Le projet est ambitieux, et de fait totalement casse-gueule. C'est comme s'il fallait prêcher des convaincus. Prêcher encore. En adaptant le récit de Solomon Northup, histoire incroyable de ce musicien libre, enlevé dans le Nord, vendu et asservi dans le Sud, Steve McQueen adopte une démarche empathique. Il sait que le spectateur va de fait s'identifier à Solomon, et donc vivre de l'intérieur, presque, les douze années les plus traumatisantes de son existence. 12 years a slave est un cauchemar.
Ce parti pris est évidemment la meilleure idée du film. Alors que les premières victimes de l'esclavage, femmes et hommes enlevés d'Afrique, littéralement anéantis par la violence qu'ils subissent, partent perdus d'avance, la conscience de Solomon est tout autre. Car Solomon sait ce qui lui arrive. Il le comprend très vite, comprenant également qu'il lui faut choisir de mourir ou de survivre. Deux scènes se font écho alors : celle où il se réveille enchaîné, et ce long et magnifique plan scrutant son regard à nouveau plein d'espoir quand il sent que la libération approche.
12 years a slave permet de retrouver la maîtrise scénaristique qui faisait toute la force de Hunger, le premier film de Steve McQueen. Si le récit est ici beaucoup plus classique, on ne peut que souligner l'intelligence de ses articulations, le refus de tout traquenard émotionnel, l'évitement des codes narratifs hollywoodiens : pas de voix off, pas d'explications inutiles, les faits, rien que les faits. Mise en scène et montage viennent alors conforter cet axe en imposant un rythme dissonant se nourrissant d'ellipses, alternant montage cut et plans étirés, McQueen faisant alors preuve d'une maîtrise du temps impressionnante.
L'image est magnifique. Certains en font le reproche, comme s'il avait fallu que les paysages fussent moches, comme si la nature avait dû elle aussi s'allier aux négriers pour pourrir la vie des esclaves. On dit aussi que les noirs seraient ici trop gentils et les blancs trop méchants. Les compagnons de bateau de Solomon sont-ils gentils à ce point ? Le domestique qui interdit à Solomon de monter un escalier, l'esclave affranchie devenue Maîtresse Shaw et ne remettant rien en cause, sont-ils irréprochables ? Et comment fallait-il montrer les maîtres blancs ? Comme des victimes du système ? Même Ford, qui se croit bon, est un négrier. En réduisant les uns à n'être plus rien, en faisant des autres leurs tortionnaires, l'esclavage retire à chacun toute part d'humanité.

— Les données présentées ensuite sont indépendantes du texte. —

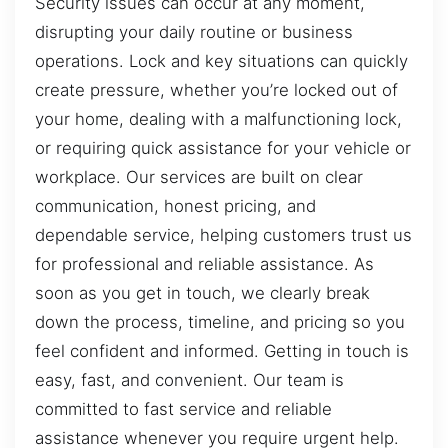
Security issues can occur at any moment,
disrupting your daily routine or business
operations. Lock and key situations can quickly
create pressure, whether you’re locked out of
your home, dealing with a malfunctioning lock,
or requiring quick assistance for your vehicle or
workplace. Our services are built on clear
communication, honest pricing, and
dependable service, helping customers trust us
for professional and reliable assistance. As
soon as you get in touch, we clearly break
down the process, timeline, and pricing so you
feel confident and informed. Getting in touch is
easy, fast, and convenient. Our team is
committed to fast service and reliable
assistance whenever you require urgent help.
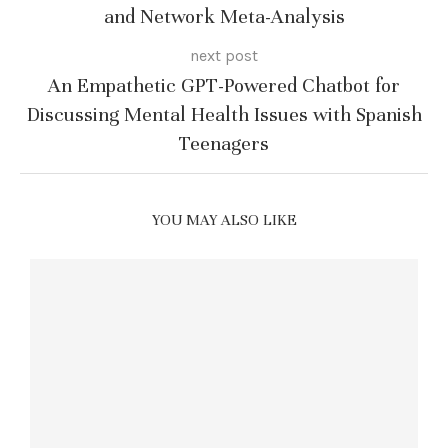
and Network Meta-Analysis
next post
An Empathetic GPT-Powered Chatbot for
Discussing Mental Health Issues with Spanish
Teenagers
YOU MAY ALSO LIKE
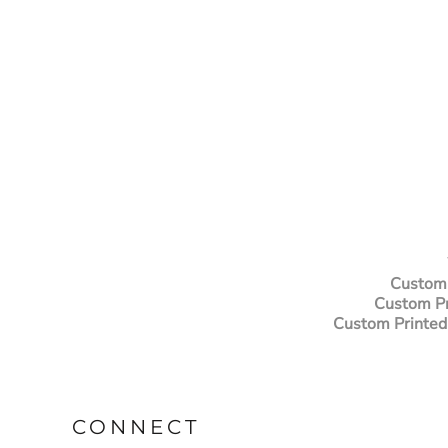
Custom 
Custom Pr
Custom Printed
CONNECT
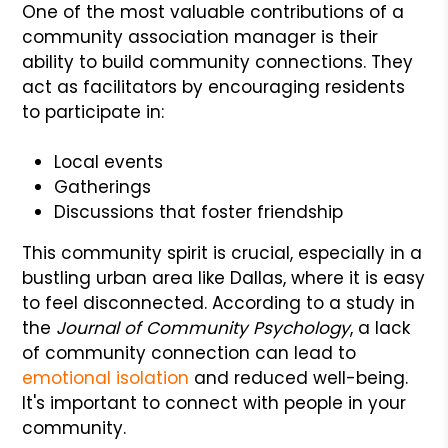
One of the most valuable contributions of a
community association manager is their
ability to build community connections. They
act as facilitators by encouraging residents
to participate in:
Local events
Gatherings
Discussions that foster friendship
This community spirit is crucial, especially in a
bustling urban area like Dallas, where it is easy
to feel disconnected. According to a study in
the
Journal of Community Psychology
, a lack
of community connection can lead to
emotional isolation
and reduced well-being.
It's important to connect with people in your
community.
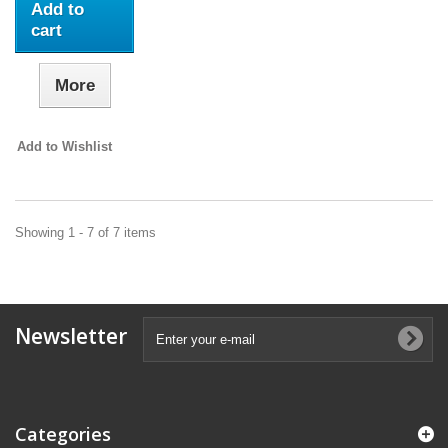
Add to
cart
More
Add to Wishlist
Showing 1 - 7 of 7 items
Newsletter
Categories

Le casting est irréprochable, Chiwetel Ejiofor et Lupita Nyong'o en tête, dignes de bout en bout, Michael Fassbender, évidemment, incroyable en négrier psychopathe, Benedict Cumberbatch, Paul Dano, Sarah Paulson, tous sauf Brad Pitt, pas crédible et presque ridicule en Charles Ingalls abolitionniste.
On pourra aussi trouver les dernières scènes inutiles. Mais on n'oubliera pas quelques plans remarquables, Ford professant l'évangile à ses esclaves, la scène du fouet, les regards de Solomon... et cette scène de pendaison avortée littéralement incroyable, le premier plan très long, les autres plaçant en perspective toute la monstruosité de la situation : Solomon seul, les autres ne pouvant rien faire, la vie continuant, la survie plutôt.